- A story that exposes the conspiracy of prominent German institutions and government branches to cover up the crimes of Nazis during World War II.
- The year is 1958. The war has been over for thirteen years and the Federal Republic of Germany is not only recovering but even booming. But where are the Nazis? Who has ever heard of the death camps? It looks as if everything is for the best in the best of all possible worlds in this land of milk and honey - At least, until the day journalist Thomas Gnielka reports on the recognition by a German-Jewish artist of a local schoolteacher, a former guard at the Auschwitz concentration camp - At least, until Johann Radmann, a young prosecutor, decides to investigate the case - Nobody knows it yet but this is the dawn of a new era. Even if the road to awareness will be long and rocky.—Guy Bellinger
- In late-1950s Frankfurt--in the aftermath of the shocking Nuremberg trials, thirteen long years after the end of WWII, and with Germany eager to return to normalcy--the idealistic and ambitious young public prosecutor, Johann Radmann, daringly accepts a case about a Waffen SS guard in Auschwitz. Now--as more than 8,000 people worked at the nightmarish death camp, and with the infamous war criminal, Josef Mengele, enjoying a tranquil life in Argentina--the righteous attorney undertakes the herculean task to unearth evidence in the mounds of dusty files at the U.S. Army Document Center. Teachers, doctors, lawyers, workers, neighbours, and fathers, almost everybody has a skeleton in the closet. What will it take to find the truth in the labyrinth of silence?—Nick Riganas
- In 1958, Johann Radmann is a young and idealistic public prosecutor who takes an interest in the case of Charles Schulz, a former Auschwitz extermination camp commander who is now teaching at a school in Frankfurt am Main. Radmann is determined to bring Schulz to justice, but finds his efforts frustrated because of the many former Nazis who are serving in government and looking out for one another.

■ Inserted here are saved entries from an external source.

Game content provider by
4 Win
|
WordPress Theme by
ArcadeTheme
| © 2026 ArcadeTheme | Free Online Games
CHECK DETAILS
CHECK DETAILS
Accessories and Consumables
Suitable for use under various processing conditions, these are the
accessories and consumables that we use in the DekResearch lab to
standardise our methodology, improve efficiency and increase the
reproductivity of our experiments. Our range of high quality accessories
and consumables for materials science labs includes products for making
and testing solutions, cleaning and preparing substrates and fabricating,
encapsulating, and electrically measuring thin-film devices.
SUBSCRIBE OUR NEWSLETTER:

Radmann's boss, the prosecutor-general Fritz Bauer, puts him in charge of investigating former workers at the Auschwitz camp. The U.S. occupation forces give him access to their files, and he discovers there were 8,000 workers. He goes after Josef Mengele, who lives in Argentina, but flies back to West Germany to visit his family. After the authorities block Radmann's attempt to issue an arrest warrant, his boss warns him off and orders him to concentrate on lower-profile suspects. The department invites Mossad agents to visit, and shares its information with them. As a result, Adolf Eichmann is kidnapped and spirited away to Israel where he is tried, convicted and executed for his crimes. Having pulled off this coup, Israel declines to pursue Mengele.

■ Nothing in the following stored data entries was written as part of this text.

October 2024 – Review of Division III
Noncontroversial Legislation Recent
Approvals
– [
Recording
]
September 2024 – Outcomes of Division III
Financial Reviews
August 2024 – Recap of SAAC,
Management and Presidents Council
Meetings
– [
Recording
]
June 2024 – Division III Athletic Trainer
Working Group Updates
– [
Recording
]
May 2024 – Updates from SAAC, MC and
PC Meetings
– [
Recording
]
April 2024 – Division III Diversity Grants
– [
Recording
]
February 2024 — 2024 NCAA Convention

Meanwhile, Radmann allows himself to be seduced by Marlene, a seamstress who, benefiting from Radmann's connections, starts a business as a dress designer. Radmann reaches a crisis when he discovers his own father was in the Nazi party. When he tells Marlene that her father too was in the party, she ends their relationship. By the end of the film, however, there is a chance she will have him back. He resigns his official post and goes to work for an industrialist. There he is again confronted with the dilemma: do what is right; or do what the system requires you to do?

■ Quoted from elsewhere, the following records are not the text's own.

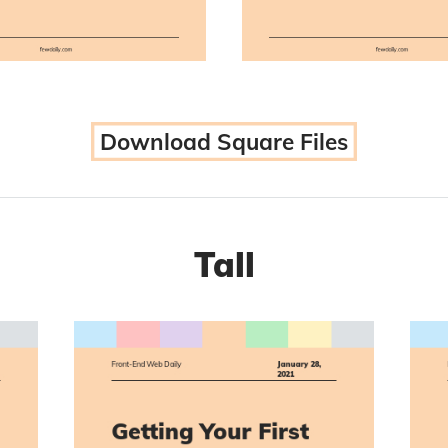
Download Square Files
Tall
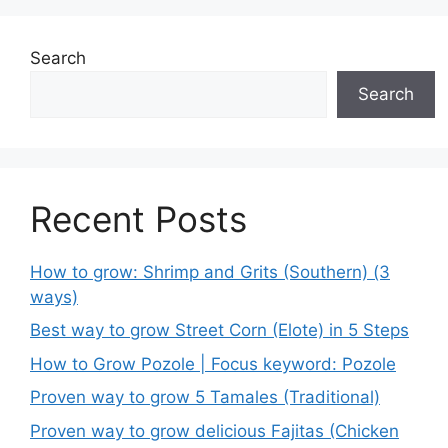
Search
Search
Recent Posts
How to grow: Shrimp and Grits (Southern) (3
ways)
Best way to grow Street Corn (Elote) in 5 Steps
How to Grow Pozole | Focus keyword: Pozole
Proven way to grow 5 Tamales (Traditional)
Proven way to grow delicious Fajitas (Chicken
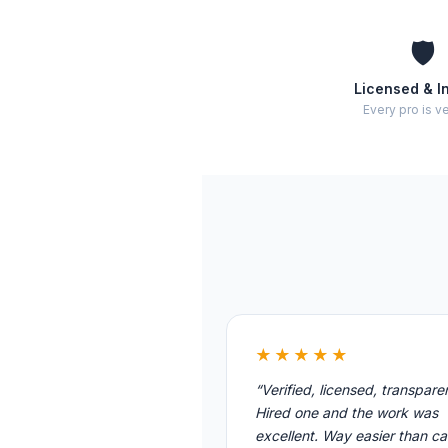
🛡️
Licensed & I
Every pro is ve
★★★★★
“Verified, licensed, transpare
Hired one and the work was
excellent. Way easier than cal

When he finds this means working with a colleague who had defended a former Nazi he was investigating, Radmann walks out. His idealism has suffered from hard encounters with the real world; at every turn, the "system" wants compliance, but he wants justice. He comes to understand that the only thing that can ease the horror is not justice, but attention to the lives and stories of those who suffered. Growing out of the simplistic right/wrong moralizing, he comes to understand life as more complex, and seeks to repair all the damage, large and small, he inflicted in his zeal.
After going to Auschwitz to say kaddish, the Jewish mourning prayer, for a friend's two daughters who were killed there, he goes back to work for the West German state prosecutor. The film ends with the opening of the trial of several hundred former Auschwitz workers.